The rapid evolution of large language models (LLMs) has made geographically distributed training necessary due to GPU scarcity within a single cloud region. In such cross-region settings, Pipeline Parallelism (PP) is communication-efficient, yet scheduling PP remains challenging under heterogeneous inter-region bandwidth and regional electricity prices. Existing schedulers are either delay-first, incurring high electricity cost, or cost-first, relying on rigid resource allocation that prolongs Job Completion Time (JCT). They are also ineffective at optimizing execution order in multi-tenant environments, where long-running and bandwidth-intensive jobs can cause head-of-line (HoL) blocking and degrade overall performance. To this end, we propose BACE-Pipe, a bandwidth-aware and cost-efficient pipeline scheduling framework for LLM training across geo-distributed clusters. BACE-Pipe first introduces a dynamic job prioritization mechanism that optimizes execution order by jointly considering job characteristics (e.g., computation time) and real-time network utilization.

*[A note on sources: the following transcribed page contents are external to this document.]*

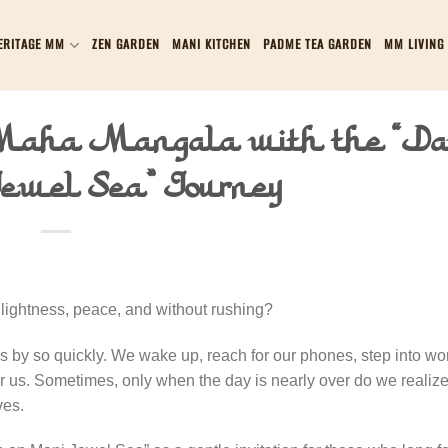
ERITAGE MM
ZEN GARDEN
MANI KITCHEN
PADME TEA GARDEN
MM LIVING
 Maha Mangala with the “D
ewel Sea” Journey
lightness, peace, and without rushing?
ses by so quickly. We wake up, reach for our phones, step into wo
 us. Sometimes, only when the day is nearly over do we realize
ves.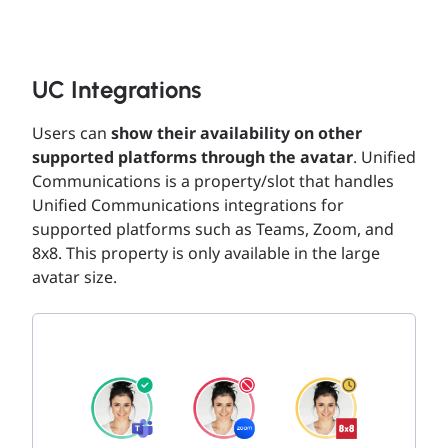
UC Integrations
Users can
show their availability on other
supported platforms through the avatar
. Unified
Communications is a property/slot that handles
Unified Communications integrations for
supported platforms such as Teams, Zoom, and
8x8. This property is only available in the large
avatar size.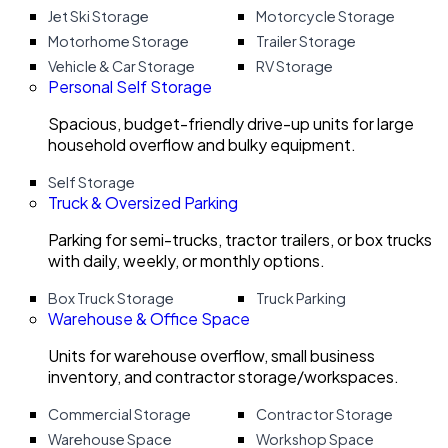
Jet Ski Storage
Motorcycle Storage
Motorhome Storage
Trailer Storage
Vehicle & Car Storage
RV Storage
Personal Self Storage
Spacious, budget-friendly drive-up units for large
household overflow and bulky equipment.
Self Storage
Truck & Oversized Parking
Parking for semi-trucks, tractor trailers, or box trucks
with daily, weekly, or monthly options.
Box Truck Storage
Truck Parking
Warehouse & Office Space
Units for warehouse overflow, small business
inventory, and contractor storage/workspaces.
Commercial Storage
Contractor Storage
Warehouse Space
Workshop Space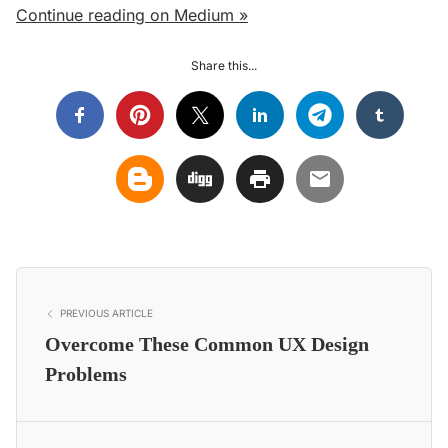
Continue reading on Medium »
Share this...
PREVIOUS ARTICLE
Overcome These Common UX Design
Problems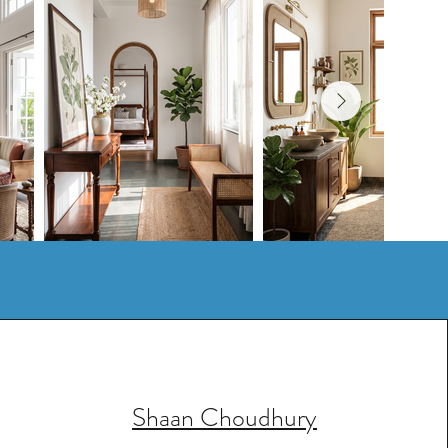
Shaan Choudhury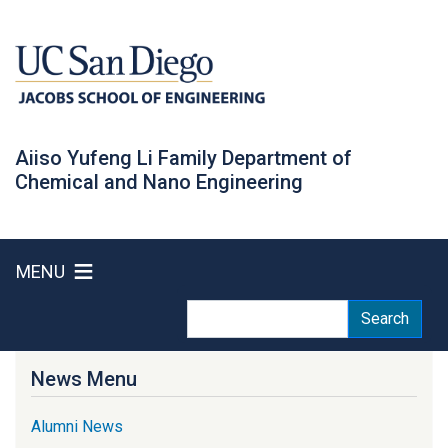
Skip
to
main
content
Aiiso Yufeng Li Family Department of
Chemical and Nano Engineering
MENU
Search
Search
News Menu
Alumni News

It then employs a bandwidth-aware pathfinder to identify feasible cross-region pipeline paths that satisfy communication constraints, thereby preventing communication from stalling the pipeline. Among all feasible paths, a cost-minimizing allocator determines the optimal GPU placement strategy by preferentially assigning resources to regions with lower electricity prices. Consequently, BACE-Pipe mitigates HoL blocking, improves resource utilization, and simultaneously reduces both JCT and total electricity cost. Extensive simulations show that BACE-Pipe reduces average JCT by 27.9%--64.7% and total electricity cost by 12.6%--30.6% compared with state-of-the-art baselines.

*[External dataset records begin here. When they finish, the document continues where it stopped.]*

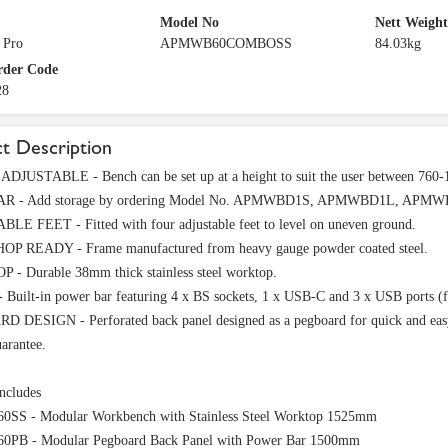
Model No
Nett Weight
 Pro
APMWB60COMBOSS
84.03kg
rder Code
28
t Description
DJUSTABLE - Bench can be set up at a height to suit the user between 760
 - Add storage by ordering Model No. APMWBD1S, APMWBD1L, APMWBD
LE FEET - Fitted with four adjustable feet to level on uneven ground.
 READY - Frame manufactured from heavy gauge powder coated steel.
- Durable 38mm thick stainless steel worktop.
uilt-in power bar featuring 4 x BS sockets, 1 x USB-C and 3 x USB ports (f
 DESIGN - Perforated back panel designed as a pegboard for quick and easy
arantee.
ncludes
S - Modular Workbench with Stainless Steel Worktop 1525mm
B - Modular Pegboard Back Panel with Power Bar 1500mm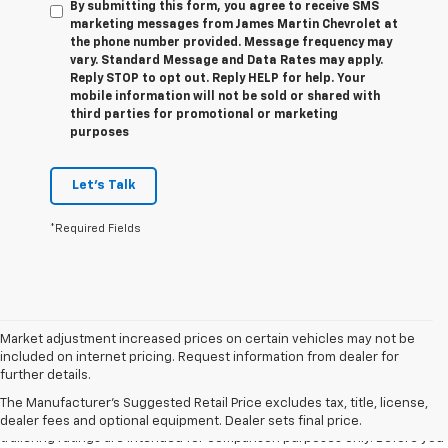
By submitting this form, you agree to receive SMS
marketing messages from James Martin Chevrolet at
the phone number provided. Message frequency may
vary. Standard Message and Data Rates may apply.
Reply STOP to opt out. Reply HELP for help. Your
mobile information will not be sold or shared with
third parties for promotional or marketing
purposes
Let's Talk
*Required Fields
Market adjustment increased prices on certain vehicles may not be
included on internet pricing. Request information from dealer for
1. The Manufacturer’s Suggested Retail Price excludes tax, title, license,
further details.
dealer fees and optional equipment. Dealer sets the final price.
The Manufacturer's Suggested Retail Price excludes tax, title, license,
2. Requires Colorado with Advanced Trailering Package. Maximum
dealer fees and optional equipment. Dealer sets final price.
trailering ratings are intended for comparison purposes only. Before you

翻译：大语言模型的快速发展使得单一云区域内的GPU资源稀缺，从而催生了地理分布式训练的需求。在这种跨区域场景下，流水线并行（PP）具有通信高效的优势，但跨区域异构带宽和区域电价差异给其调度带来了挑战。现有调度器要么是延迟优先（导致高额电费），要么是成本优先（依赖僵化的资源分配而延长作业完成时间）。此外，在多租户环境中，长时间运行且带宽密集型的作业可能引发队头阻塞，降低整体性能，而现有方法也无法有效优化执行顺序。为此，我们提出了BACE-Pipe——一种面向地理分布式集群大语言模型训练的带宽感知与成本高效流水线调度框架。BACE-Pipe首先引入动态作业优先级机制，通过联合考虑作业特性（如计算时间）和实时网络利用率来优化执行顺序；随后采用带宽感知路径搜索器，识别满足通信约束的可行跨区域流水线路径，从而避免通信阻塞流水线。在所有可行路径中，成本最小化分配器通过优先将资源分配给电价较低的区域，确定最优GPU放置策略。因此，BACE-Pipe能够缓解队头阻塞、提升资源利用率，并同时降低作业完成时间和总电费。大量仿真结果表明，与最先进的基线方法相比，BACE-Pipe可将平均作业完成时间降低27.9%–64.7%，总电费降低12.6%–30.6%。